* [Task goal]: Please retype every entry as written, and keep the pictures out.

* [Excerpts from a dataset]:
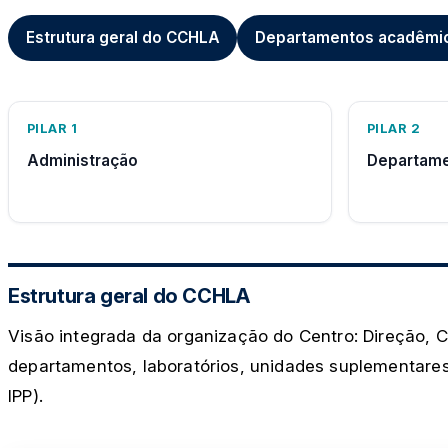
Estrutura geral do CCHLA
Departamentos acadêmi
PILAR 1
PILAR 2
Administração
Departame
Estrutura geral do CCHLA
Visão integrada da organização do Centro: Direção, 
departamentos, laboratórios, unidades suplementares
IPP).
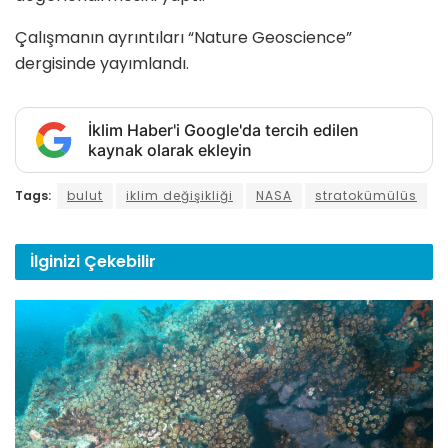
Çalışmanın ayrıntıları “Nature Geoscience”
dergisinde yayımlandı.
İklim Haber'i Google'da tercih edilen
kaynak olarak ekleyin
Tags:
bulut
iklim değişikliği
NASA
stratokümülüs
İlginizi
Çekebilir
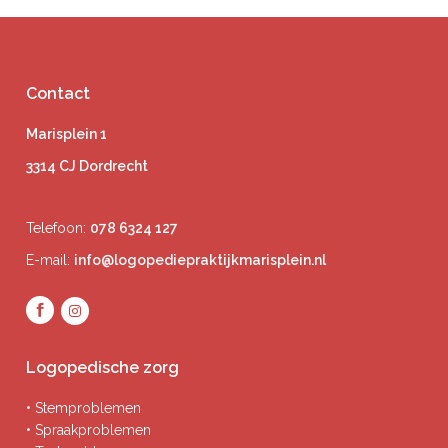
Contact
Marisplein 1
3314 CJ Dordrecht
Telefoon:
078 6324 127
E-mail:
info@logopediepraktijkmarisplein.nl
Logopedische zorg
• Stemproblemen
• Spraakproblemen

* [Exercise response]:
Estrutura geral do CCHLA
Departamentos acadêmi
PILAR 1
PILAR 2
Administração
Departame
Estrutura geral do CCHLA
Visão integrada da organização do Centro: Direção, 
departamentos, laboratórios, unidades suplementares
IPP).
Çalışmanın ayrıntıları “Nature Geoscience”
dergisinde yayımlandı.
İklim Haber'i Google'da tercih edilen
kaynak olarak ekleyin
Tags:
bulut
iklim değişikliği
NASA
stratokümülüs
İlginizi
Çekebilir
Contact
Marisplein 1
3314 CJ Dordrecht
Telefoon:
078 6324 127
E-mail:
info@logopediepraktijkmarisplein.nl
Logopedische zorg
• Stemproblemen
• Spraakproblemen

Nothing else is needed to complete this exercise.